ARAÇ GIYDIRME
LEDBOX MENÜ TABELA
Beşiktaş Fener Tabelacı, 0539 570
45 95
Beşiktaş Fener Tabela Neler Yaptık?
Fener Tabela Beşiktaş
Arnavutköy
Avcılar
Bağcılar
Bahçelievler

******

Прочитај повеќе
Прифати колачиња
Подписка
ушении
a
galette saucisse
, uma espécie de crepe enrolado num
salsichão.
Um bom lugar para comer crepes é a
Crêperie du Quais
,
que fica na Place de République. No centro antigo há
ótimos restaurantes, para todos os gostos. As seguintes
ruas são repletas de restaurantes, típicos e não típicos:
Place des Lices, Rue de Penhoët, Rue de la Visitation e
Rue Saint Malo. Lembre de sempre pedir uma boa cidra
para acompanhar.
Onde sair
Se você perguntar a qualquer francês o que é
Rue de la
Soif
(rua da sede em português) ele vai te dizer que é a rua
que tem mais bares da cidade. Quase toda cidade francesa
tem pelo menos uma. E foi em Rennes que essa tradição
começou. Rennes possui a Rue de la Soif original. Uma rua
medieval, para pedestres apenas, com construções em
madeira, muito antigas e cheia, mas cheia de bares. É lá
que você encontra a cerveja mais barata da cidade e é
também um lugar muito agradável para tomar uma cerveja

******

> _Exercise brief_: Look above for the line holding "ARAÇ GIYDIRME", then set down exactly that line and every line after it up to and including the line holding "Bahçelievler", with nothing else.

> _Written response_:
ARAÇ GIYDIRME
LEDBOX MENÜ TABELA
Beşiktaş Fener Tabelacı, 0539 570
45 95
Beşiktaş Fener Tabela Neler Yaptık?
Fener Tabela Beşiktaş
Arnavutköy
Avcılar
Bağcılar
Bahçelievler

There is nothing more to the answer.